*Required work*
Going line by line through the listing below, count each line that includes the word "text", and reply with the count only.

*Material supplied*
-----
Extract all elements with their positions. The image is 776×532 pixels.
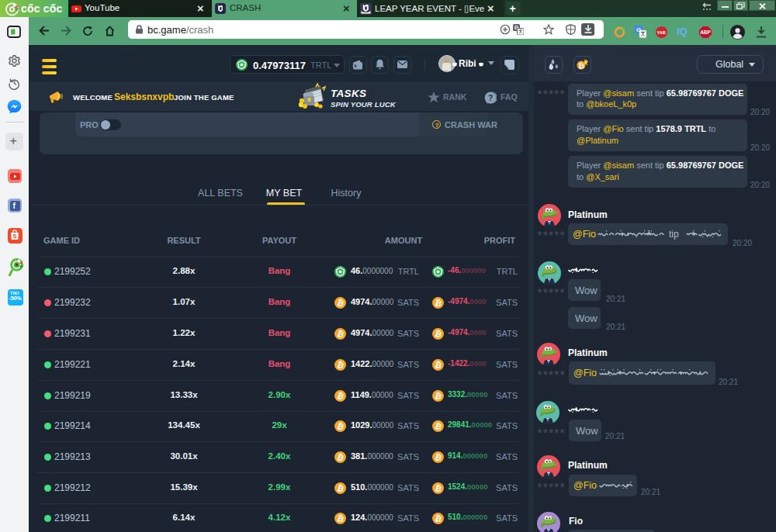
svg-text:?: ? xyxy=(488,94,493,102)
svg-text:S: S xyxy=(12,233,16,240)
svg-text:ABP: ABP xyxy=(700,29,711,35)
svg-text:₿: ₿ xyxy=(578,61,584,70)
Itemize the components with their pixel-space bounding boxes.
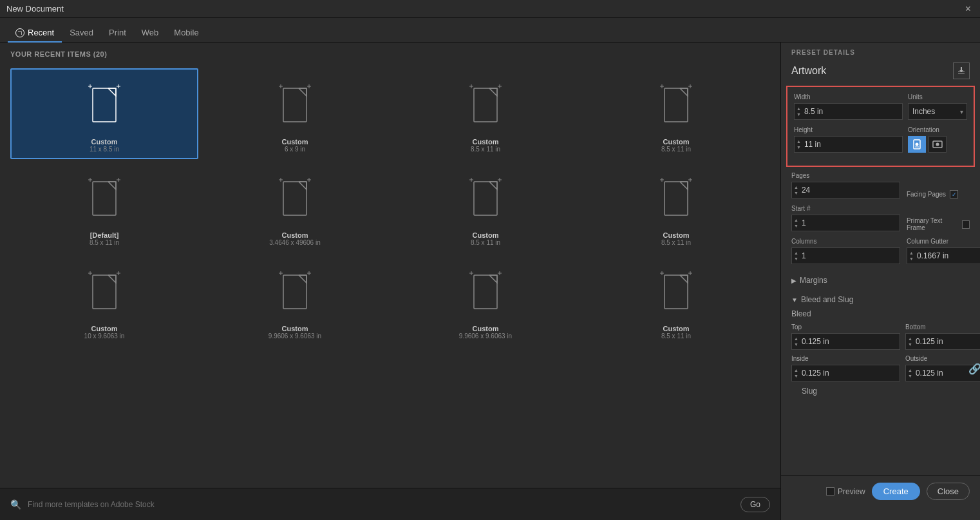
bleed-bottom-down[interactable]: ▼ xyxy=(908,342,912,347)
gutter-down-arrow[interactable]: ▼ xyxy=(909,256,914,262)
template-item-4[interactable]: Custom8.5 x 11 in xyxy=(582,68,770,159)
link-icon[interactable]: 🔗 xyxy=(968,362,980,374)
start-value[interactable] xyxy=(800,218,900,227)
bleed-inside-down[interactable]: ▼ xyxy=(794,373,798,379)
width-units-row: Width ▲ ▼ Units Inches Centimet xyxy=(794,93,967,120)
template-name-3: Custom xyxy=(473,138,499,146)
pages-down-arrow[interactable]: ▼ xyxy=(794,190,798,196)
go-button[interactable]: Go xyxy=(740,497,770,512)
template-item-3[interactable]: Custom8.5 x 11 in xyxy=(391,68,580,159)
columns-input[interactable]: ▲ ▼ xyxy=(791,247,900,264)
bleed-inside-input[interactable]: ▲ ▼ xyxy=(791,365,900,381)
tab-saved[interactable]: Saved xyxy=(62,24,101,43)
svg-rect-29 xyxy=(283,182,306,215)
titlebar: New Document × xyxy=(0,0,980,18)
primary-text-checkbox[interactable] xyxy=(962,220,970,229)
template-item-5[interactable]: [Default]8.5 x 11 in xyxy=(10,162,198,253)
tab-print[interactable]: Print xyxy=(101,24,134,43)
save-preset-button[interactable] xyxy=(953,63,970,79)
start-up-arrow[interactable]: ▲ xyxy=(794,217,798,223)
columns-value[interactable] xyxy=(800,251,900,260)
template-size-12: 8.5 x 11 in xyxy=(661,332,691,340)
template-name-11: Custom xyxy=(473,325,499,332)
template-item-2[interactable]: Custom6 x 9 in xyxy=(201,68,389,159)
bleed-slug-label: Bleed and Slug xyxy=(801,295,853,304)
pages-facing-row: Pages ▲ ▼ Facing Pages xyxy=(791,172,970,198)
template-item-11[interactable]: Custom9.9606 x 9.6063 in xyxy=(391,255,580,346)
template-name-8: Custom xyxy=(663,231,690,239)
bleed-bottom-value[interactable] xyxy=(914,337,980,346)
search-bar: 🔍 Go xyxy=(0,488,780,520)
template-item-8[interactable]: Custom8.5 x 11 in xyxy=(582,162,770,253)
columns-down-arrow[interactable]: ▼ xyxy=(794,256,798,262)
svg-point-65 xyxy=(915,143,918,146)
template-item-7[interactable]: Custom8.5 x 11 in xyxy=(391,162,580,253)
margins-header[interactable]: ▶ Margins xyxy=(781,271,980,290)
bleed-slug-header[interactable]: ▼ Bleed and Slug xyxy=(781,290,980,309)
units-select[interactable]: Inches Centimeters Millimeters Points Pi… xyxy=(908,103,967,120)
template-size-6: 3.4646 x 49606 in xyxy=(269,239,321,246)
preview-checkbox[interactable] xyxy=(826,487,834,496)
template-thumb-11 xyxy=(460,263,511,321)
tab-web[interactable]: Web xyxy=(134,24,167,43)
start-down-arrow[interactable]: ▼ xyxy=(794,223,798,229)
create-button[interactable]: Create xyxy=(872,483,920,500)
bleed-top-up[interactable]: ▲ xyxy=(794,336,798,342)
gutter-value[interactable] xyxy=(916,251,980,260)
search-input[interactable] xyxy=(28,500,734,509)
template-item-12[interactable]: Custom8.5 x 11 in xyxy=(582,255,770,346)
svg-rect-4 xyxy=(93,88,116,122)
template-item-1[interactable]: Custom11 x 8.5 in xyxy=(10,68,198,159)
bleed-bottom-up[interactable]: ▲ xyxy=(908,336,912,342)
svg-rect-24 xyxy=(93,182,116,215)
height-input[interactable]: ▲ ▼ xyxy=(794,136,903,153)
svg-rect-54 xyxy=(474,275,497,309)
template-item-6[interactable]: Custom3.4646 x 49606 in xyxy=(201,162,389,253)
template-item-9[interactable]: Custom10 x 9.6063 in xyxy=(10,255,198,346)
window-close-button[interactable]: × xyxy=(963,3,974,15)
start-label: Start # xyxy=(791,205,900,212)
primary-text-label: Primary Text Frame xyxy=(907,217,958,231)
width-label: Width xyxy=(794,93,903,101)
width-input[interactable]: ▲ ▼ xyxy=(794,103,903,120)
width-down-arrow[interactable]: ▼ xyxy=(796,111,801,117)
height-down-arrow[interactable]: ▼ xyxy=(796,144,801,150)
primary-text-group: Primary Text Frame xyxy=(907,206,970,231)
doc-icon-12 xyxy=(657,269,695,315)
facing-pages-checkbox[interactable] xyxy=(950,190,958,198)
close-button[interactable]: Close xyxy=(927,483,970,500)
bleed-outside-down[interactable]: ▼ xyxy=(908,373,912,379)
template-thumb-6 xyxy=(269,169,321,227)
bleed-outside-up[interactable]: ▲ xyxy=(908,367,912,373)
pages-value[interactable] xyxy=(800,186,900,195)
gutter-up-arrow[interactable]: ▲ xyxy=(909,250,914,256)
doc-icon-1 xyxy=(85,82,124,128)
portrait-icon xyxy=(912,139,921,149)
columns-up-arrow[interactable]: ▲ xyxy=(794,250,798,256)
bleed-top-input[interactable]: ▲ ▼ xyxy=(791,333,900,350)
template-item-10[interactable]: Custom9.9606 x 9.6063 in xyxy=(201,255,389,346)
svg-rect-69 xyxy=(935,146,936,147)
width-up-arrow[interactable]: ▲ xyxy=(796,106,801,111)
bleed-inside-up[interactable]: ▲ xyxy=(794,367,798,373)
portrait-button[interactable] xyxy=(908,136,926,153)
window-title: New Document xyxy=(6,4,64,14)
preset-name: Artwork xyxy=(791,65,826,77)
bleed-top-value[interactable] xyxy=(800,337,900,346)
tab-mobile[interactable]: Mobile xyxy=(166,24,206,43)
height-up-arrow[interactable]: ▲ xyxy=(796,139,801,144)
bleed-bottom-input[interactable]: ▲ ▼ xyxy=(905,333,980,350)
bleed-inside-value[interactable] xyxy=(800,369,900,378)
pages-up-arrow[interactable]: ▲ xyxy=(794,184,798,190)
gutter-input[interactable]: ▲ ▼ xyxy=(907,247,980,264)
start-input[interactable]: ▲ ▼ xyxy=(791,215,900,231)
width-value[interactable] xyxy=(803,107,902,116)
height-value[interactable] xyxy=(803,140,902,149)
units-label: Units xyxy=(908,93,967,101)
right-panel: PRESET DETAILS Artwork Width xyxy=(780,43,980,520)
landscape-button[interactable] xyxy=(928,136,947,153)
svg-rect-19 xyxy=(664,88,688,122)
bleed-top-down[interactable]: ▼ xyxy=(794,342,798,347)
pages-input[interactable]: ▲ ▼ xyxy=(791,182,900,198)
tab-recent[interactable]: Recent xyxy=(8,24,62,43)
-----
*Written answer*
7